Die Haute Couture ist überholt, sie ist dekadent, sie steht für die unfaire Verteilung von Geld auf der Welt - aber spätestens in Teil Drei von "Signé Chanel", wenn man auf einem Bauernhof vor Paris mit einer winzigen Achtzigjährigen und ihrer Katze am Webstuhl steht, an dem sie nach Geheimrezept alle Borten für Chanels Tweedjacken webt, fühlt man sich ganz inspiriert, ganz eins mit dieser aufwändigsten aller Handwerkskünste.
The Rachel Zoe Project
Weniger Marie Antoinette und mehr "Bananas!" ist der Lifestyle von Stylistin Rachel Zoe aus Los Angeles, die den Stars die Kleider für die Oscars rauslegt. Ein gar köstliches Meisterwerk von trashiger Realityshow.
Ferner liefen
Unhöflich, so spät erst zu fragen! Was sind Eure liebsten Modefilme? Vielleicht sind sie von der Sorte Aschenputtel-Biopic wie "Coco avant Chanel" (2009), oder wie die hysterische Promi-Extravanganza wie "Prêt à Porter" (1994).

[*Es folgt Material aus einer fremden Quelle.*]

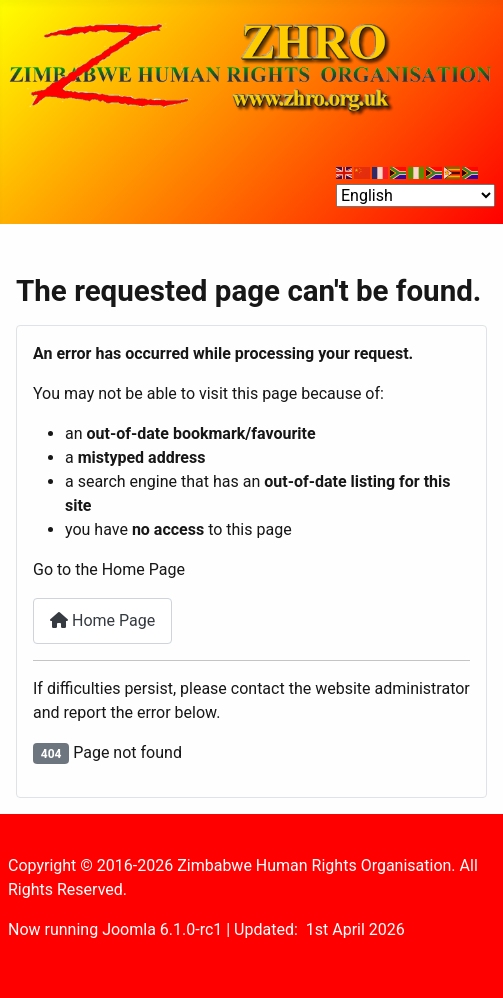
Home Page (102, 620)
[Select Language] (415, 195)
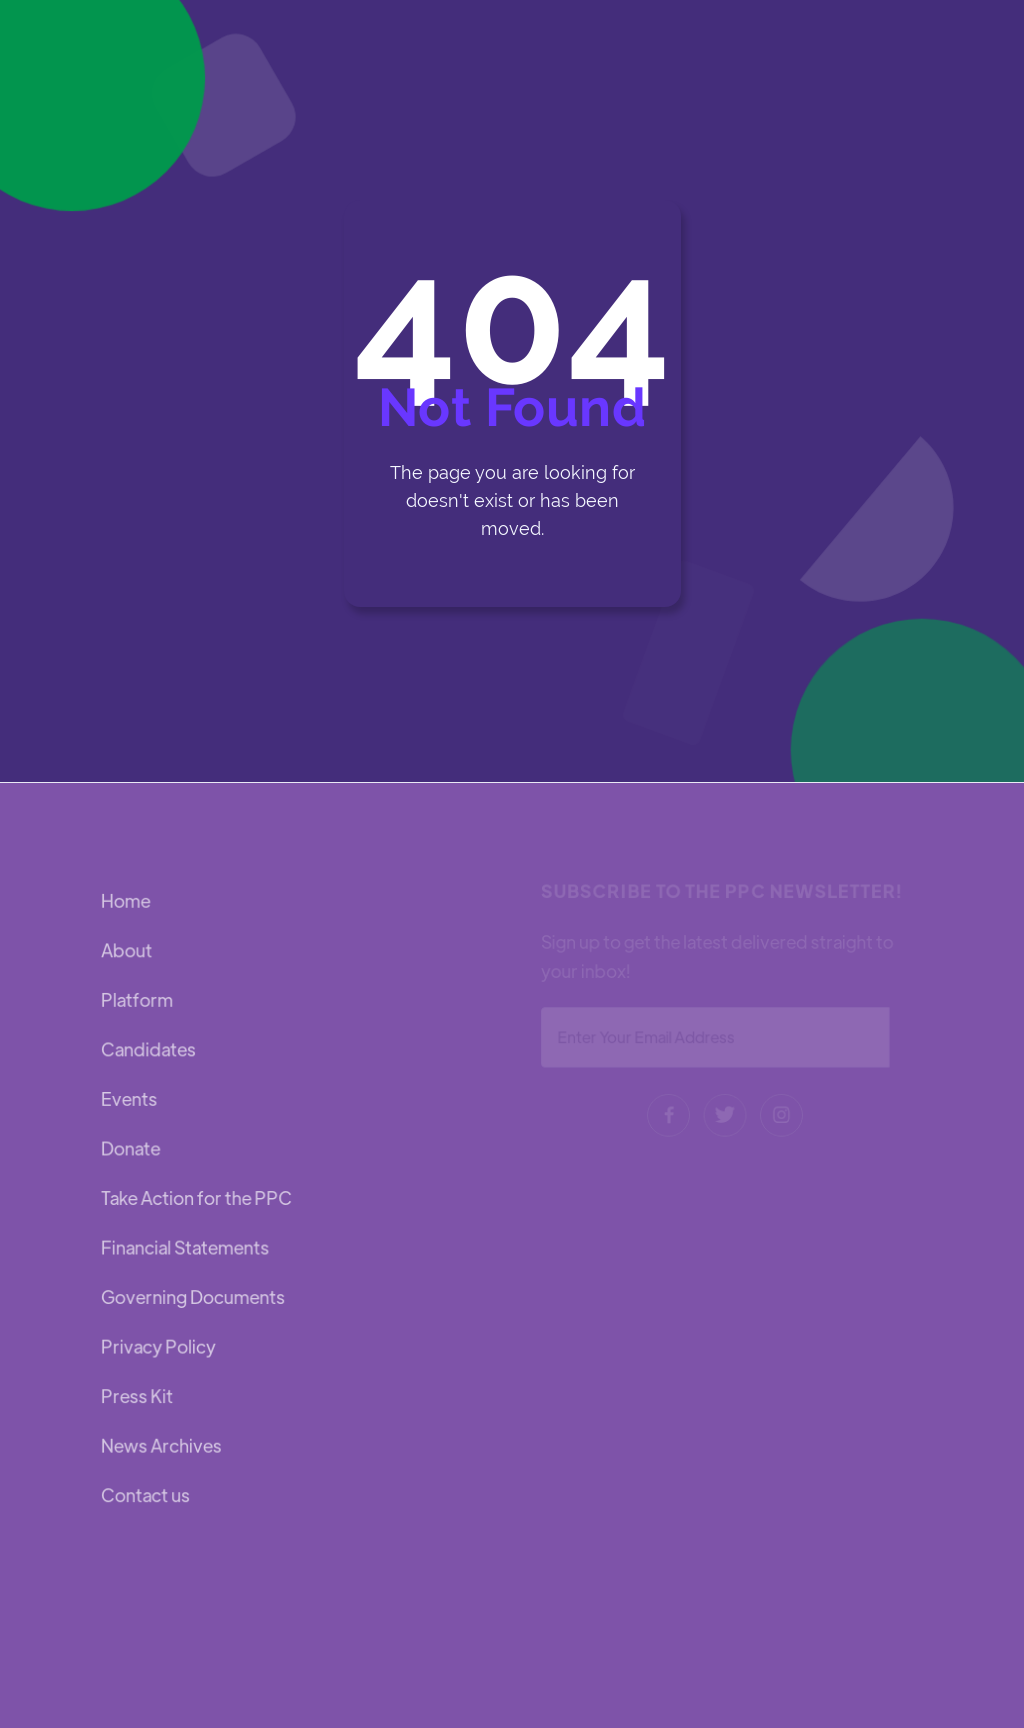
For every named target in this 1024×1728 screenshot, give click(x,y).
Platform (138, 1001)
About (127, 952)
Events (130, 1099)
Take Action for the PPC (196, 1197)
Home (126, 903)
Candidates (149, 1050)
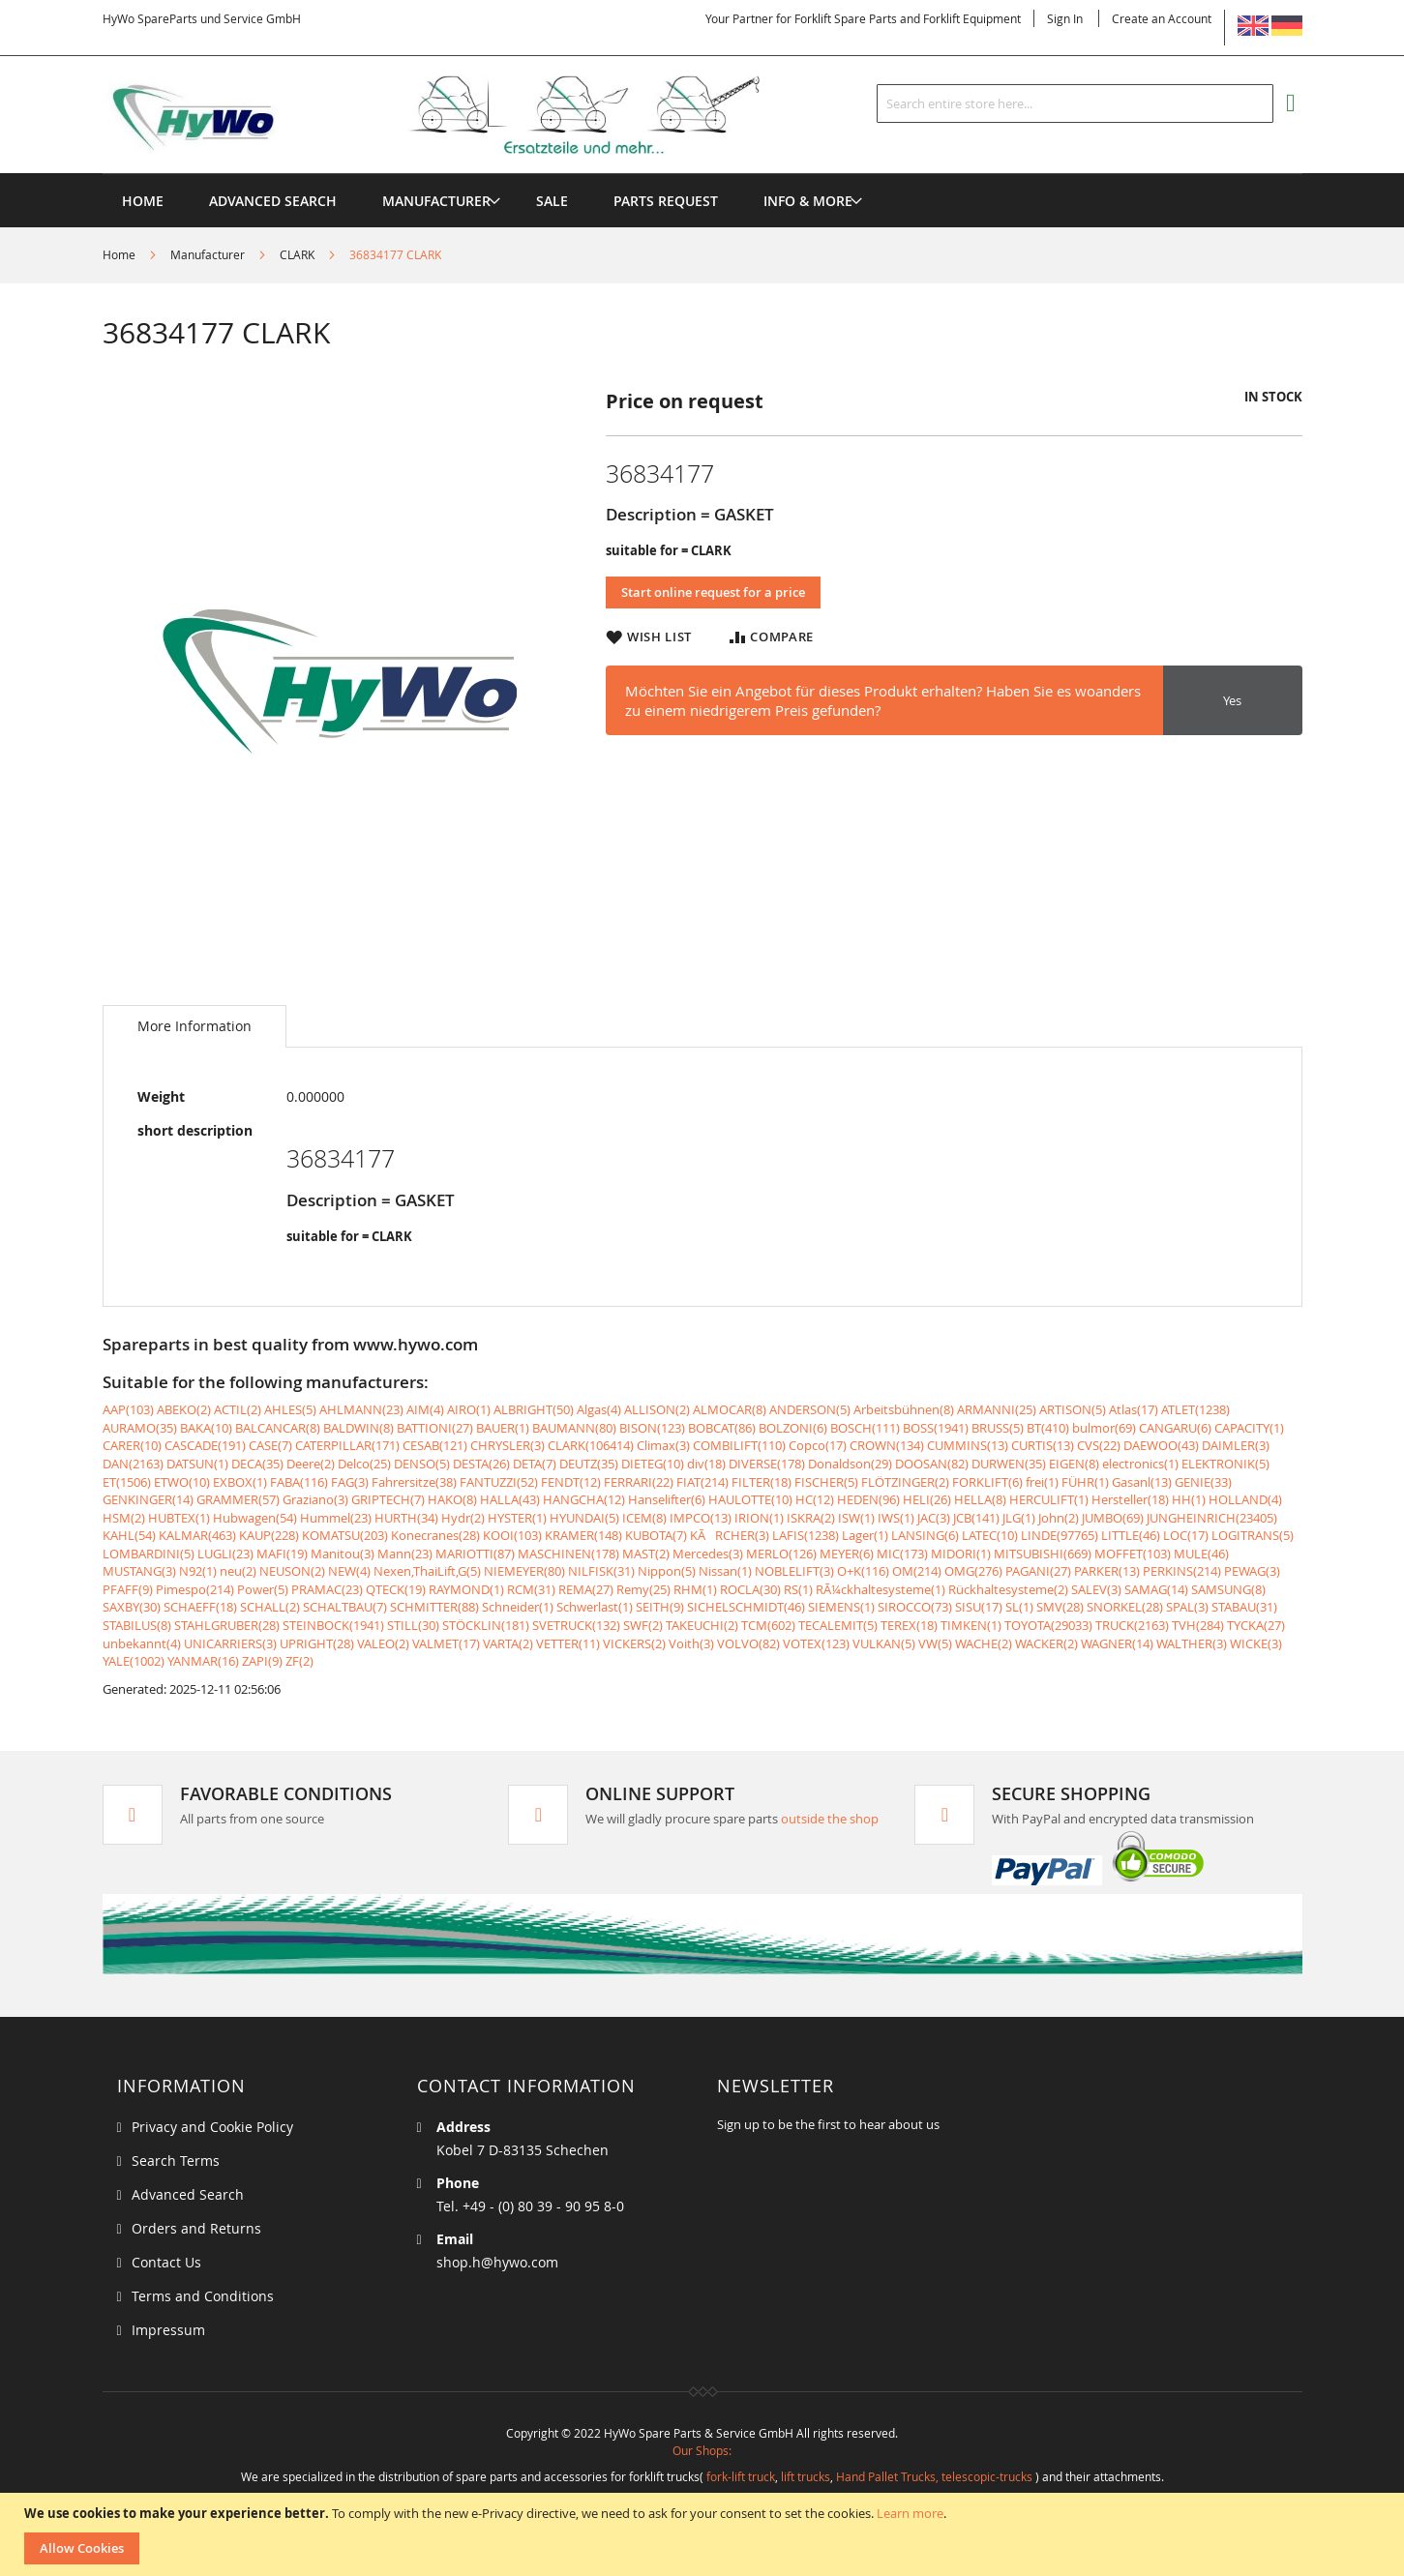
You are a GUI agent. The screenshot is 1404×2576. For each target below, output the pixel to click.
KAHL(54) (129, 1535)
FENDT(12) (571, 1482)
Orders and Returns (196, 2228)
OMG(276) (973, 1571)
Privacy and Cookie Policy (212, 2126)
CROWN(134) (887, 1445)
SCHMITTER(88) (434, 1606)
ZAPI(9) (262, 1661)
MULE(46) (1201, 1553)
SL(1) (1019, 1606)
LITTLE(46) (1130, 1535)
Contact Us (166, 2262)
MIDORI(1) (961, 1553)
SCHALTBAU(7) (345, 1606)
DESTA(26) (481, 1463)
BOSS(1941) (936, 1427)
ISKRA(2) (811, 1517)
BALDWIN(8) (358, 1427)
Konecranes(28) (435, 1535)
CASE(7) (270, 1445)
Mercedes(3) (707, 1553)
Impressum (168, 2330)
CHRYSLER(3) (507, 1445)
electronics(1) (1140, 1463)
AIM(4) (425, 1409)
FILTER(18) (762, 1482)
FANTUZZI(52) (499, 1482)
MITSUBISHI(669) (1042, 1553)
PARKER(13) (1107, 1571)
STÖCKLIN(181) (485, 1625)
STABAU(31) (1244, 1606)
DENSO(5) (422, 1463)
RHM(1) (695, 1589)
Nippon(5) (667, 1571)
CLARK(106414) (591, 1445)
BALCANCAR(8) (277, 1427)
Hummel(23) (336, 1517)
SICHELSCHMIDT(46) (746, 1606)
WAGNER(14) (1117, 1643)
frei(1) (1042, 1482)
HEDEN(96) (868, 1499)
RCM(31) (531, 1589)
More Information (194, 1026)
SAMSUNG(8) (1228, 1589)
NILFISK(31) (601, 1571)
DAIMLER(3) (1236, 1445)
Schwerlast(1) (594, 1606)
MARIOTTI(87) (475, 1553)
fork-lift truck (740, 2476)
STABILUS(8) (137, 1625)
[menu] (702, 173)
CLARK (297, 254)
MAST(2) (646, 1553)
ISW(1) (856, 1517)
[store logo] (462, 115)
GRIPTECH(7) (388, 1499)
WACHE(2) (983, 1643)
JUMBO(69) (1113, 1517)
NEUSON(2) (292, 1571)
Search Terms (176, 2160)
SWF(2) (643, 1625)
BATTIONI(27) (435, 1427)
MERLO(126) (781, 1553)
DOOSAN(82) (932, 1463)
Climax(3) (663, 1445)
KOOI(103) (512, 1535)
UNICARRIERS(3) (230, 1643)
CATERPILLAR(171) (347, 1445)
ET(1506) (127, 1482)
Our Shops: (702, 2450)
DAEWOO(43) (1161, 1445)
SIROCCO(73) (915, 1606)
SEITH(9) (660, 1606)
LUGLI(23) (225, 1553)
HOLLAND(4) (1245, 1499)
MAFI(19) (282, 1553)
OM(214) (916, 1571)
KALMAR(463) (197, 1535)
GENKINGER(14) (148, 1499)
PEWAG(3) (1252, 1571)
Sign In (1065, 18)
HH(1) (1189, 1499)
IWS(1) (896, 1517)
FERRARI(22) (638, 1482)
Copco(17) (818, 1445)
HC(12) (814, 1499)
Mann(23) (405, 1553)
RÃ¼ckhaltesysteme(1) (880, 1589)
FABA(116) (299, 1482)
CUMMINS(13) (967, 1445)
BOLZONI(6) (793, 1427)
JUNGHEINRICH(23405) (1212, 1517)
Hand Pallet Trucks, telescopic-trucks (934, 2476)
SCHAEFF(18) (200, 1606)
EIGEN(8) (1074, 1463)
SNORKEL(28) (1125, 1606)
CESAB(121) (435, 1445)
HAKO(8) (452, 1499)
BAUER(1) (502, 1427)
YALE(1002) (133, 1661)
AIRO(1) (469, 1409)
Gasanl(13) (1142, 1482)
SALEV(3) (1096, 1589)
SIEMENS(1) (841, 1606)
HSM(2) (124, 1517)
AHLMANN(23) (361, 1409)
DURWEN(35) (1008, 1463)
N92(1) (198, 1571)
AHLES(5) (290, 1409)
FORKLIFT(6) (987, 1482)
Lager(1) (865, 1535)
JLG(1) (1018, 1517)
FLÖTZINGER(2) (905, 1482)
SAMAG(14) (1156, 1589)
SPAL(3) (1187, 1606)
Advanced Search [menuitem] (273, 201)
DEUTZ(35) (588, 1463)
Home (119, 254)
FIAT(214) (702, 1482)
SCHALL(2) (270, 1606)
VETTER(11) (568, 1643)
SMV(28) (1060, 1606)
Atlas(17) (1133, 1409)
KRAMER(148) (583, 1535)
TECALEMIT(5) (838, 1625)
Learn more (910, 2513)
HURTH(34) (406, 1517)
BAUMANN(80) (574, 1427)
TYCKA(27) (1256, 1625)
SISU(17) (978, 1606)
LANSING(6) (925, 1535)
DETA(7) (534, 1463)
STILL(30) (413, 1625)
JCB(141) (976, 1517)
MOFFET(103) (1132, 1553)
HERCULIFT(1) (1049, 1499)
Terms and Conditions (203, 2296)
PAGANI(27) (1038, 1571)
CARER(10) (132, 1445)
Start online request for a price (713, 592)
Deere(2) (310, 1463)
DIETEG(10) (652, 1463)
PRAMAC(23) (327, 1589)
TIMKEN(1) (971, 1625)
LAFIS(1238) (805, 1535)
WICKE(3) (1256, 1643)
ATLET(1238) (1195, 1409)
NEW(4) (349, 1571)
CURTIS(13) (1042, 1445)
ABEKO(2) (184, 1409)
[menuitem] (436, 201)
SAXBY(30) (132, 1606)
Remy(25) (643, 1589)
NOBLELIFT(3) (794, 1571)
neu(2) (238, 1571)
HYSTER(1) (517, 1517)
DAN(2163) (133, 1463)
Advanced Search (188, 2194)
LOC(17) (1186, 1535)
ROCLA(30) (750, 1589)
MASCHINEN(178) (568, 1553)
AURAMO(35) (140, 1427)
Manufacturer (207, 254)
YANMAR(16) (203, 1661)
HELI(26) (927, 1499)
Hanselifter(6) (666, 1499)
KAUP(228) (269, 1535)
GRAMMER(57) (238, 1499)
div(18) (706, 1463)
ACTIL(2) (237, 1409)
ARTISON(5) (1072, 1409)
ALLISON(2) (657, 1409)
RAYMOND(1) (466, 1589)
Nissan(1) (725, 1571)
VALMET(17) (446, 1643)
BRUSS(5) (997, 1427)
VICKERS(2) (634, 1643)
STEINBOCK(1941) (333, 1625)
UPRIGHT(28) (317, 1643)
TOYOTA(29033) (1048, 1625)
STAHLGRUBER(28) (227, 1625)
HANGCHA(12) (584, 1499)
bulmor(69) (1104, 1427)
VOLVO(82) (748, 1643)
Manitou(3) (342, 1553)
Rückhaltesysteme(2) (1008, 1589)
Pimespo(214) (195, 1589)
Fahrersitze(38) (414, 1482)
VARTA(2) (508, 1643)
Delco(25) (364, 1463)
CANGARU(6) (1175, 1427)
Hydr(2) (463, 1517)
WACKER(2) (1046, 1643)
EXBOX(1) (240, 1482)
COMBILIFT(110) (739, 1445)
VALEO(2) (383, 1643)
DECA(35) (257, 1463)
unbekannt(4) (142, 1643)
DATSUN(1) (197, 1463)
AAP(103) (128, 1409)
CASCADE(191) (205, 1445)
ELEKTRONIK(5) (1225, 1463)
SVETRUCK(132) (576, 1625)
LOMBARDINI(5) (148, 1553)
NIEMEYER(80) (524, 1571)
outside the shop (830, 1818)
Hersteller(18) (1130, 1499)
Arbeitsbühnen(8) (903, 1409)
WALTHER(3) (1191, 1643)
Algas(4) (599, 1409)
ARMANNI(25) (996, 1409)
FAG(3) (350, 1482)
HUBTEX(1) (179, 1517)
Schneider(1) (517, 1606)
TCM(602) (768, 1625)
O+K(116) (863, 1571)
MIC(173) (902, 1553)
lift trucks (805, 2476)
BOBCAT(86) (722, 1427)
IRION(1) (759, 1517)
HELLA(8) (980, 1499)
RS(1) (798, 1589)
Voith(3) (691, 1643)
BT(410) (1048, 1427)
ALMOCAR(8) (729, 1409)
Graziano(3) (315, 1499)
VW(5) (935, 1643)
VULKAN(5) (883, 1643)
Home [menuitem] (143, 201)
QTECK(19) (396, 1589)
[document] (704, 2534)
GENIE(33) (1203, 1482)
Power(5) (262, 1589)
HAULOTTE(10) (750, 1499)
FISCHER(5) (826, 1482)
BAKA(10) (206, 1427)
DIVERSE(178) (767, 1463)
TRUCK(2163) (1132, 1625)
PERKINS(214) (1182, 1571)
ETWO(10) (182, 1482)
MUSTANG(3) (139, 1571)
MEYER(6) (847, 1553)
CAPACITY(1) (1249, 1427)
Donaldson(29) (850, 1463)
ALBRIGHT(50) (533, 1409)
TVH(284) (1198, 1625)
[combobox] (1075, 103)
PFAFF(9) (128, 1589)
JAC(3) (933, 1517)
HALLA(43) (510, 1499)
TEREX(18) (909, 1625)
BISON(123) (652, 1427)
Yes (1232, 700)
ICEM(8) (644, 1517)
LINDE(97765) (1059, 1535)
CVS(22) (1098, 1445)
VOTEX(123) (816, 1643)
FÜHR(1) (1085, 1482)
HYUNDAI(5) (584, 1517)
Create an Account (1161, 18)
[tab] (194, 1026)
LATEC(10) (990, 1535)
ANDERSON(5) (810, 1409)
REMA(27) (585, 1589)
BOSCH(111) (865, 1427)
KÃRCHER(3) (729, 1535)
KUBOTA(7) (656, 1535)
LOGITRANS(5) (1252, 1535)
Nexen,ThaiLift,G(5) (427, 1571)
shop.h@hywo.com (497, 2262)
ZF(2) (299, 1661)
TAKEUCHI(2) (702, 1625)
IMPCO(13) (701, 1517)
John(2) (1058, 1517)
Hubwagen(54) (255, 1517)
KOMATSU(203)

Oder Euer Herz schlägt für die komplett von einem Modehaus ausgestatteten Heroinen wie Catherine Deneuve als SM-Hausfrau in YSL in "Belle de Jour" (1967) oder Tilda Swinton in bunten Etuis von Jil Sander By Raf Simons in "I Am Love" (2009).
Oder ihr findet Satiren ganz gelungen wie "Zoolander" (2001), der das Leben herrlich dummer Männermodels zeigt, oder den bis an die Kiemen mit falschen Wimpern beklebten, schwarzweissen surrealen Satirestreifen "Qui êtes-vous, Polly Maggoo?" (1966).
Oder ihr habt bei Ulrichs Seidls "Models" (1999) auch ein bissi Angst wie ich. Huh!